Category Drama Theatrical Trailer(s) None
Rating Other Trailer(s) None
Year Released 1944 Commentary Tracks None
Running Time 111:53 minutes Other Extras Menu Audio and Animation
RSDL/Flipper No/No
Cast & Crew
Start Up Menu
Region 2,4 Director Lloyd Bacon

Force Video
Starring Anne Baxter
Thomas Mitchell
Case Transparent Amaray
RRP $29.95 Music Cyril I. Mockridge

Pan & Scan/Full Frame Full Frame MPEG None
Widescreen Aspect Ratio None Dolby Digital 5.1
16x9 Enhancement No Soundtrack Languages English (Dolby Digital 5.1, 448 Kb/s) 
English (Dolby Digital 2.0, 224 Kb/s)
Theatrical Aspect Ratio 1.37:1
Macrovision ? Smoking Yes
Subtitles None Annoying Product Placement No
Action In or
After Credits

Plot Synopsis

    The packaging proudly proclaims this the movie that inspired Saving Private Ryan. Since I have not seen that film, I would not be able to pass comment on that claim, but it certainly starts the viewing experience with some trepidation. Which is a pity as The Fighting Sullivans is not too bad a film - providing that you ignore the very serious doses of American patriotism that very nearly sink the film. This really almost borders on being a propaganda film, to bolster American support for the war effort in the latter part of World War II - which apparently backfired somewhat. And if you are expecting a war film here, you are definitely going to be disappointed.

    The movie is based upon the true story of the Sullivan family, the five boys of which served on the same ship, upon which they all lost their lives in Guadalcanal in 1942. The story begins with the baptism of each of the five boys (but noticeably the single daughter did not rate a mention), and covers the "highlights" of their lives as they grow up in Waterloo, Iowa. Eventually, the story reaches their adulthood and their eventual enlistment with the Navy after the Japanese attack on Pearl Harbour. The war section of the film is very brief and covers their death on board the U.S.S. Juneau, and the eventual launch of a vessel named in their honour.

    The whole film was clearly designed to be a patriotic boosting effort, and needs to be seen in that light. If you are unable to stomach too much in the way of American patriotism, then you would probably be best advised to avoid this effort. Certainly at times I felt it became just a little too much to stomach. The performances are suitably tear jerking, highlighting every suitably apple pie event of the boys lives, such as the Huckleberry Finn escapade in the boat, the building of the wood box and eldest brother's victory in a motorcycle race. But this is far from great acting, although it is suitably engaging. I was somewhat surprised to discover that the film garnered an Oscar nomination in 1945 for Best Writing-Original Story: I did not think it was that good!

Transfer Quality


    So this effort is fifty six years old, so obviously the transfer has some problems. Nonetheless this was actually better than I was expecting in general.

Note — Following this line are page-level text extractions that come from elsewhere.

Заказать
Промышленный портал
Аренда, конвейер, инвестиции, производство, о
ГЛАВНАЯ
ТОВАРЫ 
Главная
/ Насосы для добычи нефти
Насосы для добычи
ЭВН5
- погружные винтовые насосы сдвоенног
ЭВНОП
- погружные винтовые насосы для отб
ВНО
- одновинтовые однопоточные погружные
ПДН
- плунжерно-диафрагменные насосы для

    The transfer is presented in an aspect ratio of 1.33:1.

    The transfer is somewhat variable, at times being very sharp and with very nice contrast, and at other times, the sharpness becoming a little softer, although nothing too bad at all, with the contrast dropping somewhat. In general the definition is acceptable, and nothing more. Shadow detail at times is very decent for a film of this age, at others it is extremely poor with no real definition at all. There does not appear to be any low level noise problems with the transfer. We do again have some problems with green tinges on the left hand side of the film at times, compounded by the odd appearance of a blue tinge to the bottom left of the picture.

    The black and white transfer at times has a very nice depth to the blacks, at other times they become more like greys. The vibrancy at times is excellent, but is generally pretty decent.

    There did not appear to be any significant MPEG artefacts in the transfer. Film-to-video artefacts were not too prevalent, although at times there was some noticeable, although minor, aliasing present. There was no lack of film artefacts during the film, but certainly no more than I was expecting: at times, these were quite distracting to the film. Obviously, there are some inherent problems with the original print, such as jumps in the film and inconsistencies in the contrasts, but these are not mastering problems.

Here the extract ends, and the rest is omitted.